In the BlackBerry 10 OS, message passing is directed towards channels and connections, rather than targeted directly from thread to thread. A thread that wishes to receive messages first creates a channel; another thread that wishes to send a message to that thread must first make a connection by attaching to that channel. Channels are required by the message kernel calls and are used by servers to MsgReceive() messages on. Connections are created by client threads to connect to the channels made available by servers. When connections are established, clients can MsgSend() messages over them. If a number of threads in a process all attach to the same channel, then the connections all map to the same kernel object for efficiency. Channels and connections are named within a process by a small integer identifier. Client connections map directly into file descriptors.

Architecturally, this is a key point. By having client connections map directly into FDs, we have eliminated yet another layer of translation. We don't need to figure out where to send a message based on the file descriptor (for example, via a read(fd) call). Instead, we can send a message directly to the file descriptor (such as the connection ID).

Function Description
ChannelCreate() Create a channel to receive messages on.
ChannelDestroy() Destroy a channel.
ConnectAttach() Create a connection to send messages on.
ConnectDetach() Detach a connection.
Diagram showing BlackBerry 10 OS channels and connections.

A process acting as a server would implement an event loop to receive and process messages as follows:

chid = ChannelCreate(flags);
SETIOV(&iov, &msg, sizeof(msg));
for(;;) {
    rcv_id = MsgReceivev( chid, &iov, parts, &info );

    switch( msg.type ) {
        /* Perform message processing here */
    }

    MsgReplyv( rcv_id, &iov, rparts );
}

This loop allows the thread to receive messages from any thread that had a connection to the channel.

The server can also use name_attach() to create a channel and associate a name with it. The sender process can then use name_open() to locate that name and create a connection to it.

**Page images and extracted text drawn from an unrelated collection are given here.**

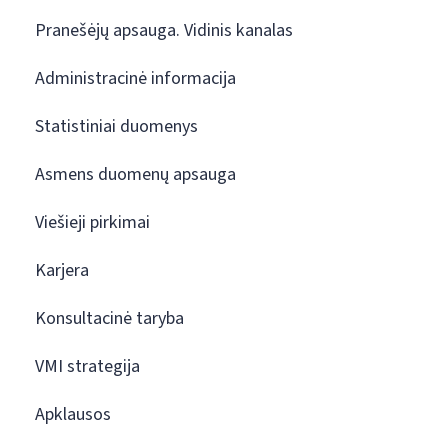
Pranešėjų apsauga. Vidinis kanalas
Administracinė informacija
Statistiniai duomenys
Asmens duomenų apsauga
Viešieji pirkimai
Karjera
Konsultacinė taryba
VMI strategija
Apklausos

The channel has several lists of messages associated with it:

Receive
A LIFO queue of threads waiting for messages.
Send
A priority FIFO queue of threads that have sent messages that haven't yet been received.
Reply
An unordered list of threads that have sent messages that have been received, but not yet replied to.

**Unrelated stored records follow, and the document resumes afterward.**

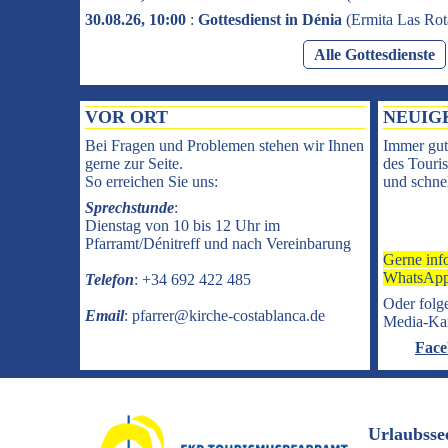
30.08.26, 10:00
:
Gottesdienst in Dénia
(
Ermita Las Rot
Alle Gottesdienste
VOR ORT
NEUIG
Bei Fragen und Problemen stehen wir Ihnen
Immer gut
gerne zur Seite.
des Touris
So erreichen Sie uns:
und schnel
Sprechstunde
:
Dienstag von 10 bis 12 Uhr im
Pfarramt/Dénitreff und nach Vereinbarung
Gerne inf
WhatsApp
Telefon
: +34 692 422 485
Oder folge
Email
: pfarrer@kirche-costablanca.de
Media-Ka
Face
Urlaubsse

While in any of these lists, the waiting thread is blocked (that is, RECEIVE-, SEND-, or REPLY-blocked). Multiple threads and multiple clients may wait on one channel.

Pulses

In addition to the synchronous Send/Receive/Reply services, the OS also supports fixed-size, nonblocking messages. These are referred to as pulses and carry a small payload (four bytes of data plus a single byte code).

Pulses pack a relatively small payload—eight bits of code and 32 bits of data. Pulses are often used as a notification mechanism within interrupt handlers. They also allow servers to signal clients without blocking on them.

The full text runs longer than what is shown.